With the six bromoimidazo[1,5-a]pyridines (2, 3, 6, 1315) in hand (Scheme 1), the screening campaign was carried out as described in Section 3. The results are divided across the bromide regioisomers, with the pyridine–ring isomers (5-, 6-, 7-, and 8-Br) treated first and the imidazole–ring pair (1- and 3-Br) considered separately. For each substrate, the screen results are summarized in a single composite figure (Figure 2, Figure 3, Figure 4, Figure 5 and Figure 6) consisting of three elements: a conversion heatmap (bottom left), generated from the starting bromide calibration and normalized to the naphthalene internal standard added after reaction completion; a product yield heatmap (bottom right), calibrated against NMR-confirmed target products after preparative re-runs of selected entries on a 250–500 mg scale; and a set of LCMS-based product distribution pie charts (top left) for the highlighted hits (numbered Hits 18). In the pie charts, only species accounting for ≥10% of the post-reaction mixture are shown as separate slices; minor species are grouped as “other products”. This threshold was applied to keep the analysis focused on useful condition windows for each bromide, because reliable assignment of minor byproducts would require separate isolation and structural characterization. The complete set of pie charts for all 24 substrate/nucleophile combinations, together with the numeric conversion and yield tables, is provided in the Supporting Information (Figures S1–S8 and Tables S1 and S2). The equation in the upper-right corner of each figure shows the bromide regioisomer to which the corresponding panel refers.
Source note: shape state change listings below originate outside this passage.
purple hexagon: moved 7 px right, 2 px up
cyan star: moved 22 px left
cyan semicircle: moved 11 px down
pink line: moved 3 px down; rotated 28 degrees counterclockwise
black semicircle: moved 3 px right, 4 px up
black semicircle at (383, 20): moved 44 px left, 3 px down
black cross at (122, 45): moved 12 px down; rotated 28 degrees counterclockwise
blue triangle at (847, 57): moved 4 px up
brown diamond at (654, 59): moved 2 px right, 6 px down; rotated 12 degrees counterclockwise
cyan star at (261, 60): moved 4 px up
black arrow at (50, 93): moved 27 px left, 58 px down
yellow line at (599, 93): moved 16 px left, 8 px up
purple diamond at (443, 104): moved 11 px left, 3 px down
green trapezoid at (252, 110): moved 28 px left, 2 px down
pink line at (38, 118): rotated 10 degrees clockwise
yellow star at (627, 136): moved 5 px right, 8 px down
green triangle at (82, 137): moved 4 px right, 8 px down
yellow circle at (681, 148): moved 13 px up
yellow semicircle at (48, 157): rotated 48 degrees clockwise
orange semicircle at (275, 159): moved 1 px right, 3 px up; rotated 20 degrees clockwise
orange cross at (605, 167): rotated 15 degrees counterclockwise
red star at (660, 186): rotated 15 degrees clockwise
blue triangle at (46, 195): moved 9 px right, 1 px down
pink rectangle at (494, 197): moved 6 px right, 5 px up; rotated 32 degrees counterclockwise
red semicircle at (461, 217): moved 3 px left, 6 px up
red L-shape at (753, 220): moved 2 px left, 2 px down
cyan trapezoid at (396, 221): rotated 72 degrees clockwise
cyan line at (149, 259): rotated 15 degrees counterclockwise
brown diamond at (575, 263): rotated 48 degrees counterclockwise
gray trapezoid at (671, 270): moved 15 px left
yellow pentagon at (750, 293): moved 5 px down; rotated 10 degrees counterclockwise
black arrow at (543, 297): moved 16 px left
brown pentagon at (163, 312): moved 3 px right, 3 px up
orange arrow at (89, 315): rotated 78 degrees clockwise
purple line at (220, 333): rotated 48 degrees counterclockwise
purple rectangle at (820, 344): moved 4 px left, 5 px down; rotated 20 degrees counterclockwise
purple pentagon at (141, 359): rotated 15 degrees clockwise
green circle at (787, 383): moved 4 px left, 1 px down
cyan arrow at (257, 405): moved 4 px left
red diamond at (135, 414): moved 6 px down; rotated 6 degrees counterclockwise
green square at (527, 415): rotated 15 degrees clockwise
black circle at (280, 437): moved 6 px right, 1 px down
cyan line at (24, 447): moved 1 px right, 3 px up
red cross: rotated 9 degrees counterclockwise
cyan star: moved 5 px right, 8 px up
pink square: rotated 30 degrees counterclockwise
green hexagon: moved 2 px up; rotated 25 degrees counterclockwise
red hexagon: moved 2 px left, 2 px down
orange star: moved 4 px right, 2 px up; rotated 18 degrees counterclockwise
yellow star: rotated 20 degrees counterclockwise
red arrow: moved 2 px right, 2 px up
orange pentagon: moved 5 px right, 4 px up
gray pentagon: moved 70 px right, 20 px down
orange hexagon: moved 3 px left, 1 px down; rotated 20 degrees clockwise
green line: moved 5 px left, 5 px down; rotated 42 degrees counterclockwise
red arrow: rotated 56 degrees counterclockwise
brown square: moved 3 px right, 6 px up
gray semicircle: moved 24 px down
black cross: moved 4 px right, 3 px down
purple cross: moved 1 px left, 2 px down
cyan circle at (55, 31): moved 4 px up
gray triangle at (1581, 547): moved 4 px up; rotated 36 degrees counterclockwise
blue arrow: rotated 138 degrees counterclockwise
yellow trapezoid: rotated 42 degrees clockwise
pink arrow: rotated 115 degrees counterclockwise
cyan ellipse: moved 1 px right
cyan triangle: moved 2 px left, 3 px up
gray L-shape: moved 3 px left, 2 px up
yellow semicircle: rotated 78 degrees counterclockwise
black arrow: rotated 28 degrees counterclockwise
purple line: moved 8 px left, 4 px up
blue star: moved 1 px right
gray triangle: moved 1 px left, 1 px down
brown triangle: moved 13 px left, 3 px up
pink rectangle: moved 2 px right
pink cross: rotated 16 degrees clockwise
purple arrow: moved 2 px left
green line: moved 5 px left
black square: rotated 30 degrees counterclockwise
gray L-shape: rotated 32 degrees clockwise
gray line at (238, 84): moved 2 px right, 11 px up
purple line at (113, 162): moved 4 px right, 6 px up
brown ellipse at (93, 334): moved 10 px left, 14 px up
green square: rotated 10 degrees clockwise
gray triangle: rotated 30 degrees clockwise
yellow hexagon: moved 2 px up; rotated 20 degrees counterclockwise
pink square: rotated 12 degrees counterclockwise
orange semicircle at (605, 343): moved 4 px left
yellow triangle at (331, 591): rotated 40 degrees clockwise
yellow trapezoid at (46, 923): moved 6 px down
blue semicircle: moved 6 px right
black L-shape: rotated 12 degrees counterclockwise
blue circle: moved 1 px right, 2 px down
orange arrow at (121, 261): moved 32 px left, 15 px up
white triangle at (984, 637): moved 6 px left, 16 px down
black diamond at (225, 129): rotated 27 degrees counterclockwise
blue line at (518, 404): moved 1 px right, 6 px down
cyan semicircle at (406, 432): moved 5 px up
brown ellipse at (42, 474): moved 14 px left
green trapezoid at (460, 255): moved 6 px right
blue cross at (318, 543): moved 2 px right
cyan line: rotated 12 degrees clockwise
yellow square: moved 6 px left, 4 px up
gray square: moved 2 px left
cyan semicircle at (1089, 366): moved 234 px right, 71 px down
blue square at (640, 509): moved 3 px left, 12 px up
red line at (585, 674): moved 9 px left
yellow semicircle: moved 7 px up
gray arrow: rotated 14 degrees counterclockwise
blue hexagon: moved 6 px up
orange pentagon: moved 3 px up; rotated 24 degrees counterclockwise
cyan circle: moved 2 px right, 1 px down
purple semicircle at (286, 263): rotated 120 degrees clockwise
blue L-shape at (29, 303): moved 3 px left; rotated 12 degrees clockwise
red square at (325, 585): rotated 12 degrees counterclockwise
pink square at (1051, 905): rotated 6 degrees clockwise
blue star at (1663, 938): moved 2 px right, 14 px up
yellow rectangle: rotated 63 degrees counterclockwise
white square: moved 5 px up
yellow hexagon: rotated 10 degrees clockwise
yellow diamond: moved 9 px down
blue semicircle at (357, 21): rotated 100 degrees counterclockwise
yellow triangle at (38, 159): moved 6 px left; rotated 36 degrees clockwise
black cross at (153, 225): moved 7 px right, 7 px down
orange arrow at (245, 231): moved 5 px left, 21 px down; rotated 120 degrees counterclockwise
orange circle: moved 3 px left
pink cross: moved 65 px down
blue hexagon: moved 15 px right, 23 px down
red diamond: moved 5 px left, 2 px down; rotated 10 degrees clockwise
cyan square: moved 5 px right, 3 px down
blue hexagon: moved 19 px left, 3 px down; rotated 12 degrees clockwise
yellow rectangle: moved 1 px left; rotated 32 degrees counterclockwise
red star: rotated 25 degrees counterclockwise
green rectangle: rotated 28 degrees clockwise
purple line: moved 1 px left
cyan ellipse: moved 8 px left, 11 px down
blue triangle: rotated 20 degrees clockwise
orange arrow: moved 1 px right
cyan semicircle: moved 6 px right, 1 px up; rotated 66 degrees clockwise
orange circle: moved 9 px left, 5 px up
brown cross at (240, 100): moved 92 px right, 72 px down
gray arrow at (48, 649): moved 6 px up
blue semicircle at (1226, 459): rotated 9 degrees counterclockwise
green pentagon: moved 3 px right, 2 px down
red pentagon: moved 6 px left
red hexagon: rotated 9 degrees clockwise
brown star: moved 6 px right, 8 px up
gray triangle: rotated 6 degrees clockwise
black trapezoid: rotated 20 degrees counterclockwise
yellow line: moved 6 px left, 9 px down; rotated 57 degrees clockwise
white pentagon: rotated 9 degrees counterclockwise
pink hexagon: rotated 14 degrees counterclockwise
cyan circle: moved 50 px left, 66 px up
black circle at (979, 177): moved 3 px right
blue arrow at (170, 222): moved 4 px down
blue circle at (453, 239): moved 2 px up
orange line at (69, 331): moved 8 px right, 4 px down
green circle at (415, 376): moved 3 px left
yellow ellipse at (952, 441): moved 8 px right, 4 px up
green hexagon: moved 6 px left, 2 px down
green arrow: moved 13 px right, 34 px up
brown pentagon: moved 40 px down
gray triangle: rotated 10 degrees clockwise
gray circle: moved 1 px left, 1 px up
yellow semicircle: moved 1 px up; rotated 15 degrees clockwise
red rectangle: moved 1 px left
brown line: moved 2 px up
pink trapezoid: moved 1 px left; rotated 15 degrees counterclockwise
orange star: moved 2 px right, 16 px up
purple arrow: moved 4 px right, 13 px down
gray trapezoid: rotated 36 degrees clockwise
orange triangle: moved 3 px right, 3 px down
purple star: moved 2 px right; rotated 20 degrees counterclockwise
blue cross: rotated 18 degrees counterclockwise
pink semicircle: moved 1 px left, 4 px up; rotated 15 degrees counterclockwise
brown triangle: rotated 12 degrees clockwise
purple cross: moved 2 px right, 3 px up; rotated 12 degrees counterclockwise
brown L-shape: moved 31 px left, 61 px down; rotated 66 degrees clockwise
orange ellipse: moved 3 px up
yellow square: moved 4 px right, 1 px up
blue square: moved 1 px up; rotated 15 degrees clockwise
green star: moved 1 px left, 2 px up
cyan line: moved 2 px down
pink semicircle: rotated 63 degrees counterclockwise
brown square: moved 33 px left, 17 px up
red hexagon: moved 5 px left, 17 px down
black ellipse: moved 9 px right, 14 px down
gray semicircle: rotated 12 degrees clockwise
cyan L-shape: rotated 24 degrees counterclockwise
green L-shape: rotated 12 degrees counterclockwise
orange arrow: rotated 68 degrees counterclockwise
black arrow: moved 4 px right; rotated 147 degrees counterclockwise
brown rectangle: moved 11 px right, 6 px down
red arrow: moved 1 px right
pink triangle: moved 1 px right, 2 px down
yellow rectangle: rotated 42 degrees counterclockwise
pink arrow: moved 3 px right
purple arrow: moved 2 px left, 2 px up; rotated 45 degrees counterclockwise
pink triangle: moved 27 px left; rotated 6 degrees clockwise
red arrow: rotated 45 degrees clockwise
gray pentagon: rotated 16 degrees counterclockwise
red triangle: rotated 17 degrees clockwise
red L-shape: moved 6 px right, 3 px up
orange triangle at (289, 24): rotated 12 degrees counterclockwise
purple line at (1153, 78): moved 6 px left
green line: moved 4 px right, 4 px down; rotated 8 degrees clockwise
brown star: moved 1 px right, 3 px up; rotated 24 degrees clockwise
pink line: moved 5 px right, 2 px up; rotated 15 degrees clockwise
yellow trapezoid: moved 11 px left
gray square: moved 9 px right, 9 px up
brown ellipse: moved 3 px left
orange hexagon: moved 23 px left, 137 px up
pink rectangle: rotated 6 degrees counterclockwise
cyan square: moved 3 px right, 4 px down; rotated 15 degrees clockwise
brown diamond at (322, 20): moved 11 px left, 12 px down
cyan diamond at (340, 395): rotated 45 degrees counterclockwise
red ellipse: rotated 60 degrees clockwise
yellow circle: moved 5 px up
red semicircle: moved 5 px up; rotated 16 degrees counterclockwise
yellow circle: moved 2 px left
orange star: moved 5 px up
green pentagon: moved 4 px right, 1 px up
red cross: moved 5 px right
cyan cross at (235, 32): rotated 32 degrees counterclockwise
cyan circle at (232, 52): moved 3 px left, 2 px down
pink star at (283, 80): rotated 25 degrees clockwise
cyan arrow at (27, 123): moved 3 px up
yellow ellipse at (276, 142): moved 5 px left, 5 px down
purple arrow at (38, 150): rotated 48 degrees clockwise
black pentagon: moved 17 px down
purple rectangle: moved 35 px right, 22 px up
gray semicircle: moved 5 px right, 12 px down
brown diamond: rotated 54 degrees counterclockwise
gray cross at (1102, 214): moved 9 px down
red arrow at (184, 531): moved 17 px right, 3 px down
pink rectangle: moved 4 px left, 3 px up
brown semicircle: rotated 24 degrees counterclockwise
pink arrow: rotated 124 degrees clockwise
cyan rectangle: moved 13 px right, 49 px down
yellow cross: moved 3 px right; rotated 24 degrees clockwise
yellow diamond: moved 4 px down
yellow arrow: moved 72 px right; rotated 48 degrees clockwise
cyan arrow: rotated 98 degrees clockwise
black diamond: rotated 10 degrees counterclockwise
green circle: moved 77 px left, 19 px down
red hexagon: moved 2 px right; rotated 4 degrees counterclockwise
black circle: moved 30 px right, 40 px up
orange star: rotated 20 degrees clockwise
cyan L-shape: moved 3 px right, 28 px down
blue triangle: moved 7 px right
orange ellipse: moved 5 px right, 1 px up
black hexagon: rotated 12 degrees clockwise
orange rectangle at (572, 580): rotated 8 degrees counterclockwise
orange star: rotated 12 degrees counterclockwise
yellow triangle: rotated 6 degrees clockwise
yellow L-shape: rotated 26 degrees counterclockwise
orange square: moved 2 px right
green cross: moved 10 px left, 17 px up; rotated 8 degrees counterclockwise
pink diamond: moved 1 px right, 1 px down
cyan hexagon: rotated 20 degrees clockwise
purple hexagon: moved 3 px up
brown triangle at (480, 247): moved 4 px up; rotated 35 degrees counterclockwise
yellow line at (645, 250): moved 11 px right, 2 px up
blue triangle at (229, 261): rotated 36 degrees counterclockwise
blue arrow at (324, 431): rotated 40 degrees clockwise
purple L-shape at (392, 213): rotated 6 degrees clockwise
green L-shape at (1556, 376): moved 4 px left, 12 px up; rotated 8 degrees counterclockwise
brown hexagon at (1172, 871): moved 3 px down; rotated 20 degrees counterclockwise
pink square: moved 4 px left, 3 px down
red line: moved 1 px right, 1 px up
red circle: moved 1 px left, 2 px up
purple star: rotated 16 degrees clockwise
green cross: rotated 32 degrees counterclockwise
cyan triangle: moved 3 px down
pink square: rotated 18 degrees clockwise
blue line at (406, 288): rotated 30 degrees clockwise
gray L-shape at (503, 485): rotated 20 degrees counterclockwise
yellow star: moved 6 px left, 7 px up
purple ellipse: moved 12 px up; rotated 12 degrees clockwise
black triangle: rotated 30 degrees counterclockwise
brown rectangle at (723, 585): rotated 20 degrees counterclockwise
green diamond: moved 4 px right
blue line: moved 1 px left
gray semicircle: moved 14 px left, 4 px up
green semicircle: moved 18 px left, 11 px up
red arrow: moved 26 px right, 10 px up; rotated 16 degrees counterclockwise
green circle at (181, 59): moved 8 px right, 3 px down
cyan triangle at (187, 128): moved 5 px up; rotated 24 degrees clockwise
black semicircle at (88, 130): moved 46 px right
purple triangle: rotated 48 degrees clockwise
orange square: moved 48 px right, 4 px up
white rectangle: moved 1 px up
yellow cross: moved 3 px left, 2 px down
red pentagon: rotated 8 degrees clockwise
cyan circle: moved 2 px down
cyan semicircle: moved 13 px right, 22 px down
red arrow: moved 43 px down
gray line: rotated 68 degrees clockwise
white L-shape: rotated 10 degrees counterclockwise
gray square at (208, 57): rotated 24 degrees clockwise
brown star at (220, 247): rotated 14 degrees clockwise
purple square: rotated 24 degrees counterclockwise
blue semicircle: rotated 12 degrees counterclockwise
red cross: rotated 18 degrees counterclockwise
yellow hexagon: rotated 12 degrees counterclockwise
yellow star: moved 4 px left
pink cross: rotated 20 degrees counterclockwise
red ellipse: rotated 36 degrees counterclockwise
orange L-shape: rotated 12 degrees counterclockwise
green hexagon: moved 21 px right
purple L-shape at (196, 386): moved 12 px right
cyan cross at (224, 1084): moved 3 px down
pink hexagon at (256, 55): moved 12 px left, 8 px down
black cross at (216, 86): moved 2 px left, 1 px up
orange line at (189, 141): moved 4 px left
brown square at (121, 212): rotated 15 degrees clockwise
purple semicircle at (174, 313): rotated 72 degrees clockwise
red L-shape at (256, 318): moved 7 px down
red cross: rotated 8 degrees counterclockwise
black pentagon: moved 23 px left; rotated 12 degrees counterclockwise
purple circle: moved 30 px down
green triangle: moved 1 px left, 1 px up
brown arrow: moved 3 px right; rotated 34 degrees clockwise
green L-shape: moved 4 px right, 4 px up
The 5-bromide (5-Br-ImPy, 13) is the alpha-isomer relative to the bridgehead nitrogen, which places the C-Br bond closest to the pyridine-type nitrogen lone pair and, therefore, in the environment most likely to perturb palladium speciation during the catalytic cycle [10,11]. Its conversion map (Figure 2, bottom left) is the most polarized among the pyridine–ring substrates. Bisphosphines, such as XantPhos, dppf, and BINAP, as well as the NHC precursor IPent·HCl, promote at least 80% conversion with morpholine, aniline, and benzylamine when NaOtBu is used as the base. In contrast, the biaryl monophosphines BrettPhos, tBuXPhos, tBuBrettPhos, DavePhos, and RuPhos are largely inactive across the same matrix, with many entries showing no detectable conversion. Benzamide is the least reactive nucleophile in this series, with notable conversion observed only for XantPhos/NaOtBu (65%) and dppf/NaOtBu (89%) pairs.
After product peak assignment and calibration against NMR-confirmed target compounds, the product yield map (Figure 2, bottom right) shows that many high-conversion entries do not translate into efficient formation of the desired product. The productive (here and below, “productive” refers to formation of the assigned target C-N coupling product, not to bromide conversion alone) window narrows mainly to morpholine: IPent·HCl/NaOtBu gives the morpholine adduct in 82% chromatographic product yield (Hit 1; pie chart shows the target product as the major component), while XantPhos/NaOtBu, BINAP/Cs2CO3, and XantPhos/Cs2CO3 give 65%, 68%, and 45%, respectively. Benzylamine shows lower reactivity: BINAP/Cs2CO3 gives a 44% product yield (Hit 2), although the corresponding product distribution chart shows a substantial fraction of other products, including an unidentified component at m/z 339 that exceeds the 10% threshold; dppf/Cs2CO3 gives the target product in 26% yield. Benzamide is productive only under XantPhos/NaOtBu conditions, giving 42% product yield. Aniline is the least effective nucleophile for 13: despite high conversion with XantPhos, dppf, BINAP, and IPent·HCl in the presence of NaOtBu, no corresponding entry provides detectable target product formation, and only the XantPhos/Cs2CO3 combination gives a moderate product yield of 29%. Overall, morpholine is clearly the most productive nucleophile for 13, followed by benzylamine and benzamide, whereas aniline is less effective. The pronounced gap between bromide conversion and target product yield, especially for aniline and benzylamine, is consistent with the literature reports that Buchwald–Hartwig C-N coupling of heteroaryl electrophiles can be strongly affected by off-cycle catalyst speciation and decomposition [10,11,31].
6-bromide (6-Br-ImPy, 14), in which the C–Br bond is in the beta position to the bridgehead nitrogen, shows a less divergent screening profile than 5-bromide 13, particularly for amine nucleophiles, although its behavior remains strongly ligand- and nucleophile-dependent. In the conversion map (Figure 3, bottom left), both morpholine and benzylamine give around 90% bromide consumption with IPent·HCl, dppf, BrettPhos, and BINAP when NaOtBu is used as the base. For aniline, only IPent·HCl gives efficient bromide consumption; both bases are viable with this ligand, but NaOtBu gives the higher conversion. For benzamide, bromide consumption is observed only with certain ligand/base combinations, specifically tBuBrettPhos/Cs2CO3, which allows complete conversion, and BINAP/Cs2CO3 and tBuXPhos/Cs2CO3, which give 76% and 72%, respectively.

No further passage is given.